[Opening Data supplied section]
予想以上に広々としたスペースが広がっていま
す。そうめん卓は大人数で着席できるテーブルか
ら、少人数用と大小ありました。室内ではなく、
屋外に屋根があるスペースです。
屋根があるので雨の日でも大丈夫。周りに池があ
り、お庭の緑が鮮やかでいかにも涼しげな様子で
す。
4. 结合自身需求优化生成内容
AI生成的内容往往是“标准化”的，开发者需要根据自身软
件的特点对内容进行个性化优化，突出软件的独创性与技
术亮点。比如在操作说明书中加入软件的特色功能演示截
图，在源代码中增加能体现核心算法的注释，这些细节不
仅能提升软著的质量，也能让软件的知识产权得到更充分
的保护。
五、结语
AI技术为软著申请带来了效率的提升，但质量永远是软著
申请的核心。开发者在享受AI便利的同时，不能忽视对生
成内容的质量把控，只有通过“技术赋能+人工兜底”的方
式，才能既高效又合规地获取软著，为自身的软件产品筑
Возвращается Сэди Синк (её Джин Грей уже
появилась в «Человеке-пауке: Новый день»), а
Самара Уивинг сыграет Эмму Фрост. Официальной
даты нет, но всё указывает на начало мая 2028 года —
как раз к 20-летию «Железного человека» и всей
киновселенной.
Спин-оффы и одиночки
[Closing Data supplied section]
[Opening Data supplied section]
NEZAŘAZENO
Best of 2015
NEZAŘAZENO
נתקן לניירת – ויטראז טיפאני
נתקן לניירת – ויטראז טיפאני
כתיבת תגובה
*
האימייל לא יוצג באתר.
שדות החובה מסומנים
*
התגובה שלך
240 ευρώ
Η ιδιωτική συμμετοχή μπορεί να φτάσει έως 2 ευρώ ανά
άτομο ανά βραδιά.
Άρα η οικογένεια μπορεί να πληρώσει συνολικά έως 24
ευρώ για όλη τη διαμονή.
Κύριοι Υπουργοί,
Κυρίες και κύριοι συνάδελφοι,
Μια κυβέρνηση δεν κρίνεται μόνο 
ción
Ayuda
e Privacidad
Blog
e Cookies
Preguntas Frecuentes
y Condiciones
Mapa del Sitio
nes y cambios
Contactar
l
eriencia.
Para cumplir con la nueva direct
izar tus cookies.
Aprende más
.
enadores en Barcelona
[Closing Data supplied section]
[Opening Data supplied section]
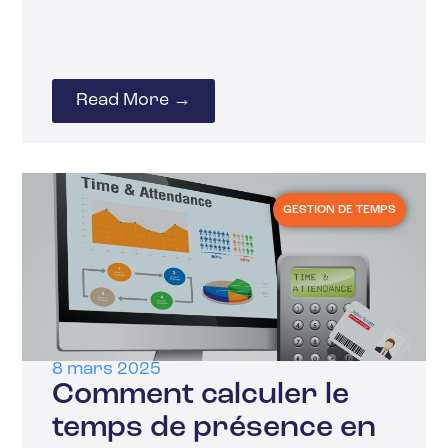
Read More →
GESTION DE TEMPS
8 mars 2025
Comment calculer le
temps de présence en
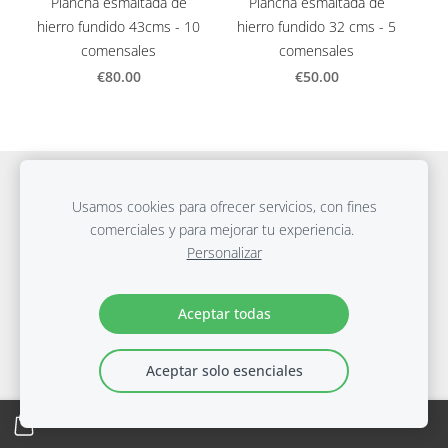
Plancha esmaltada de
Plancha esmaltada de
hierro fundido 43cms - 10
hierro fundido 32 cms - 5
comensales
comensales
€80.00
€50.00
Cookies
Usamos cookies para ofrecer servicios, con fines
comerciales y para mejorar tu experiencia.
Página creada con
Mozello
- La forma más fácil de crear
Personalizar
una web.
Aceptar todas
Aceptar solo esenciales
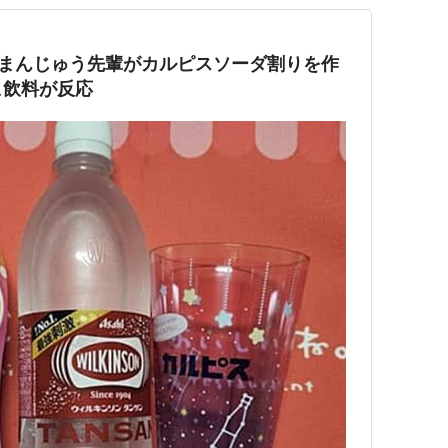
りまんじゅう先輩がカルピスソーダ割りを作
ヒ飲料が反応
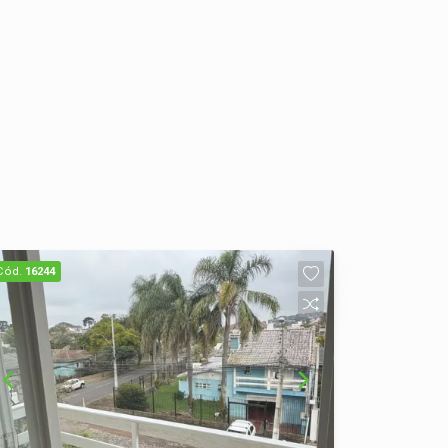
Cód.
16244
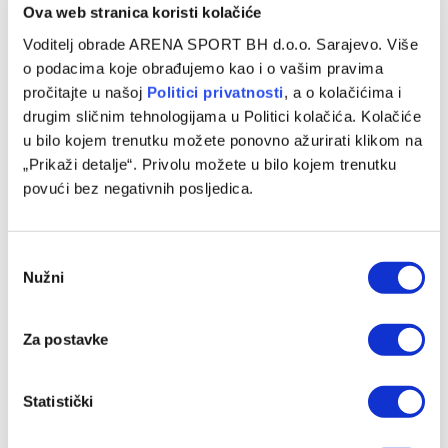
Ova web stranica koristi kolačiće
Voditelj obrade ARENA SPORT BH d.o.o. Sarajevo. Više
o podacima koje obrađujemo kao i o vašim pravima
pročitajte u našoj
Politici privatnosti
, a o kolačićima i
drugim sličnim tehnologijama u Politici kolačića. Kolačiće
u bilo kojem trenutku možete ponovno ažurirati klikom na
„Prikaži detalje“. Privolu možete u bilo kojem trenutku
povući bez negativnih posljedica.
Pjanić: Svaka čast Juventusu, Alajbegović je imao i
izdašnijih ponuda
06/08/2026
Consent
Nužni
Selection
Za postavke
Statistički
[Closing Data supplied section]
● **Task instructions**: In the entries above, the lines from the one bearing "予想以上に広々としたスペースが広がっていま" up to and including the one bearing "术亮点。比如在操作说明书中加入软件的特色功能演示截" should be transcribed exactly; no other line is wanted.

● **Result of this exercise**:
予想以上に広々としたスペースが広がっていま
す。そうめん卓は大人数で着席できるテーブルか
ら、少人数用と大小ありました。室内ではなく、
屋外に屋根があるスペースです。
屋根があるので雨の日でも大丈夫。周りに池があ
り、お庭の緑が鮮やかでいかにも涼しげな様子で
す。
4. 结合自身需求优化生成内容
AI生成的内容往往是“标准化”的，开发者需要根据自身软
件的特点对内容进行个性化优化，突出软件的独创性与技
术亮点。比如在操作说明书中加入软件的特色功能演示截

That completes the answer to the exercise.